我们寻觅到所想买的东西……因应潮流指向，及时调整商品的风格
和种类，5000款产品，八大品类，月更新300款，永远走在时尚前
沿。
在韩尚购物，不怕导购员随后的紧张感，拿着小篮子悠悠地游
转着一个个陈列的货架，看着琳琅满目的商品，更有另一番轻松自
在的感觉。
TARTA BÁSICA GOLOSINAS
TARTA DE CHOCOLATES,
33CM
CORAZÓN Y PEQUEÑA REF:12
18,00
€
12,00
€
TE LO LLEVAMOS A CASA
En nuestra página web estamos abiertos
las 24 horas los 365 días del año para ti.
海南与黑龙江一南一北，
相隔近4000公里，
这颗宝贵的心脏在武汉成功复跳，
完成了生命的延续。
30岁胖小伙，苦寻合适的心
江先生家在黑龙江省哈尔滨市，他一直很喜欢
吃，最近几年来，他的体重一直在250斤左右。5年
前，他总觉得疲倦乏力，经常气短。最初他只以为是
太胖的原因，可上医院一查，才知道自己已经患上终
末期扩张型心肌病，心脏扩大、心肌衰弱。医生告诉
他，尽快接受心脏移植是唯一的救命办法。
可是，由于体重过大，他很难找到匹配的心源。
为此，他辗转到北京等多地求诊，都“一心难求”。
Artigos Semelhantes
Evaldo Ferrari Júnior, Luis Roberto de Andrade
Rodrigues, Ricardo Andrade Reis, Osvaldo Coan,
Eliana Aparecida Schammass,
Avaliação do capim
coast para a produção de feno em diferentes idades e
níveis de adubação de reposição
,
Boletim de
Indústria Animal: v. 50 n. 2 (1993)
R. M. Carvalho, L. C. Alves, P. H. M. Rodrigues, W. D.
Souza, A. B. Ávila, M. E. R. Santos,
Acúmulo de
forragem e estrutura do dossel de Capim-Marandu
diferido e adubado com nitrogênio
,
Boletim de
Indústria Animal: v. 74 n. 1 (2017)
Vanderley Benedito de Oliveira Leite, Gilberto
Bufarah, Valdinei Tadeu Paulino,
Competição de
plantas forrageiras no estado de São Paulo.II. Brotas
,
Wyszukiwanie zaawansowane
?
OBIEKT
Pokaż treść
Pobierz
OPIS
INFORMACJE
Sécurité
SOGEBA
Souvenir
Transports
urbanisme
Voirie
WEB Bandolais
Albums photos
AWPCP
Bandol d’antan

+++

**Action item**
Retype all of the material. Each line must match exactly.

**Answer to the exercise**
我们寻觅到所想买的东西……因应潮流指向，及时调整商品的风格
和种类，5000款产品，八大品类，月更新300款，永远走在时尚前
沿。
在韩尚购物，不怕导购员随后的紧张感，拿着小篮子悠悠地游
转着一个个陈列的货架，看着琳琅满目的商品，更有另一番轻松自
在的感觉。
TARTA BÁSICA GOLOSINAS
TARTA DE CHOCOLATES,
33CM
CORAZÓN Y PEQUEÑA REF:12
18,00
€
12,00
€
TE LO LLEVAMOS A CASA
En nuestra página web estamos abiertos
las 24 horas los 365 días del año para ti.
海南与黑龙江一南一北，
相隔近4000公里，
这颗宝贵的心脏在武汉成功复跳，
完成了生命的延续。
30岁胖小伙，苦寻合适的心
江先生家在黑龙江省哈尔滨市，他一直很喜欢
吃，最近几年来，他的体重一直在250斤左右。5年
前，他总觉得疲倦乏力，经常气短。最初他只以为是
太胖的原因，可上医院一查，才知道自己已经患上终
末期扩张型心肌病，心脏扩大、心肌衰弱。医生告诉
他，尽快接受心脏移植是唯一的救命办法。
可是，由于体重过大，他很难找到匹配的心源。
为此，他辗转到北京等多地求诊，都“一心难求”。
Artigos Semelhantes
Evaldo Ferrari Júnior, Luis Roberto de Andrade
Rodrigues, Ricardo Andrade Reis, Osvaldo Coan,
Eliana Aparecida Schammass,
Avaliação do capim
coast para a produção de feno em diferentes idades e
níveis de adubação de reposição
,
Boletim de
Indústria Animal: v. 50 n. 2 (1993)
R. M. Carvalho, L. C. Alves, P. H. M. Rodrigues, W. D.
Souza, A. B. Ávila, M. E. R. Santos,
Acúmulo de
forragem e estrutura do dossel de Capim-Marandu
diferido e adubado com nitrogênio
,
Boletim de
Indústria Animal: v. 74 n. 1 (2017)
Vanderley Benedito de Oliveira Leite, Gilberto
Bufarah, Valdinei Tadeu Paulino,
Competição de
plantas forrageiras no estado de São Paulo.II. Brotas
,
Wyszukiwanie zaawansowane
?
OBIEKT
Pokaż treść
Pobierz
OPIS
INFORMACJE
Sécurité
SOGEBA
Souvenir
Transports
urbanisme
Voirie
WEB Bandolais
Albums photos
AWPCP
Bandol d’antan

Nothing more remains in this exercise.